**TASK DESCRIPTION:** The required output is all lines below that contain the word "suis".

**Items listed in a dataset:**
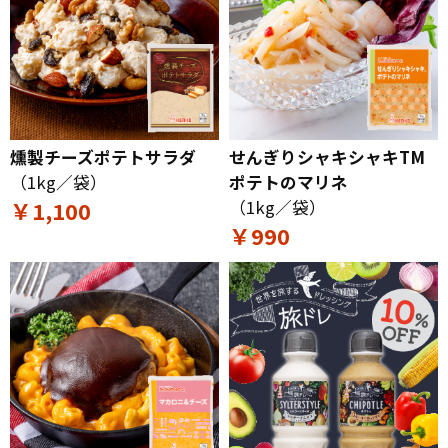
燻製チーズポテトサラダ
せんぎりシャキシャキTM
（1kg／袋）
ポテトのマリネ
￥1,100
（1kg／袋）
￥990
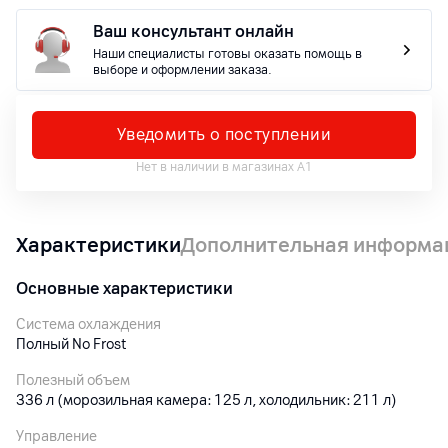
Ваш консультант онлайн
Наши специалисты готовы оказать помощь в
выборе и оформлении заказа.
Уведомить о поступлении
Нет в наличии в магазинах А1
Характеристики
Дополнительная информа
Основные характеристики
Система охлаждения
Полный No Frost
Полезный объем
336 л (морозильная камера: 125 л, холодильник: 211 л)
Управление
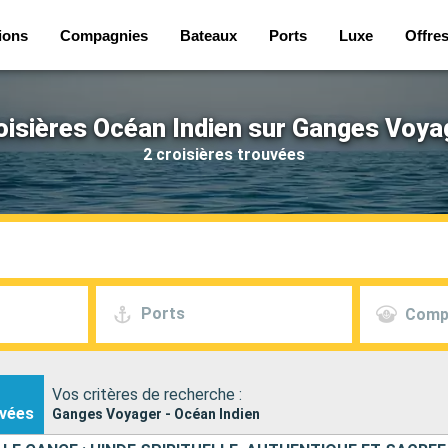
ions
Compagnies
Bateaux
Ports
Luxe
Offre
oisières Océan Indien sur Ganges Voya
2 croisières trouvées
Ports
Comp
Vos critères de recherche :
vées
Ganges Voyager - Océan Indien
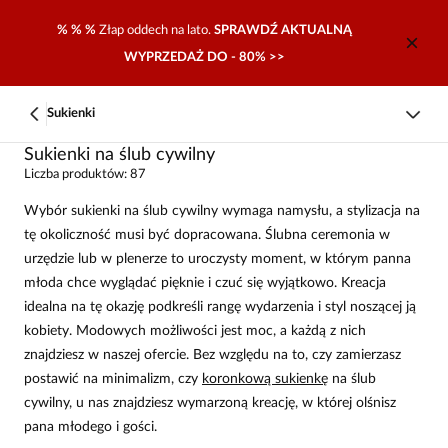
% % %
Złap oddech na lato.
SPRAWDŹ AKTUALNĄ
WYPRZEDAŻ DO - 80% >>
Sukienki
Sukienki na ślub cywilny
Liczba produktów: 87
Wybór sukienki na ślub cywilny wymaga namysłu, a stylizacja na
tę okoliczność musi być dopracowana. Ślubna ceremonia w
urzędzie lub w plenerze to uroczysty moment, w którym panna
młoda chce wyglądać pięknie i czuć się wyjątkowo. Kreacja
idealna na tę okazję podkreśli rangę wydarzenia i styl noszącej ją
kobiety. Modowych możliwości jest moc, a każdą z nich
znajdziesz w naszej ofercie. Bez względu na to, czy zamierzasz
postawić na minimalizm, czy
koronkową sukienkę
na ślub
cywilny, u nas znajdziesz wymarzoną kreację, w której olśnisz
pana młodego i gości.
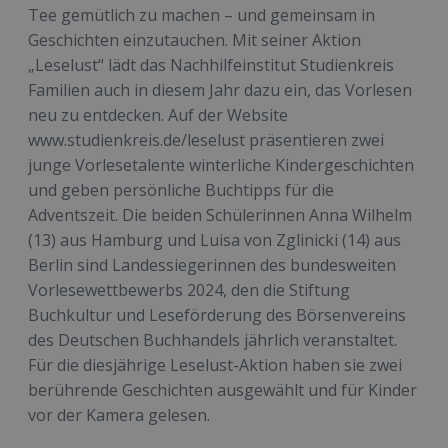
Tee gemütlich zu machen – und gemeinsam in
Geschichten einzutauchen. Mit seiner Aktion
„Leselust“ lädt das Nachhilfeinstitut Studienkreis
Familien auch in diesem Jahr dazu ein, das Vorlesen
neu zu entdecken. Auf der Website
www.studienkreis.de/leselust präsentieren zwei
junge Vorlesetalente winterliche Kindergeschichten
und geben persönliche Buchtipps für die
Adventszeit. Die beiden Schülerinnen Anna Wilhelm
(13) aus Hamburg und Luisa von Zglinicki (14) aus
Berlin sind Landessiegerinnen des bundesweiten
Vorlesewettbewerbs 2024, den die Stiftung
Buchkultur und Leseförderung des Börsenvereins
des Deutschen Buchhandels jährlich veranstaltet.
Für die diesjährige Leselust-Aktion haben sie zwei
berührende Geschichten ausgewählt und für Kinder
vor der Kamera gelesen.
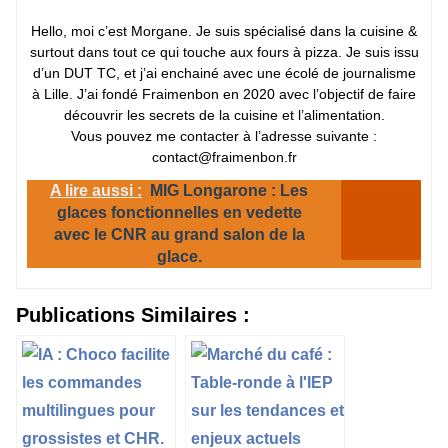
Hello, moi c’est Morgane. Je suis spécialisé dans la cuisine &
surtout dans tout ce qui touche aux fours à pizza. Je suis issu
d’un DUT TC, et j’ai enchainé avec une écolé de journalisme
à Lille. J’ai fondé Fraimenbon en 2020 avec l’objectif de faire
découvrir les secrets de la cuisine et l’alimentation.
Vous pouvez me contacter à l’adresse suivante :
contact@fraimenbon.fr
A lire aussi :
MIG Longarone : Les
glaces fonctionnelles en vedette
avec le CNR au grand salon de la
glace.
Publications Similaires :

**REPLY TO THE EXERCISE:**
Hello, moi c’est Morgane. Je suis spécialisé dans la cuisine &
surtout dans tout ce qui touche aux fours à pizza. Je suis issu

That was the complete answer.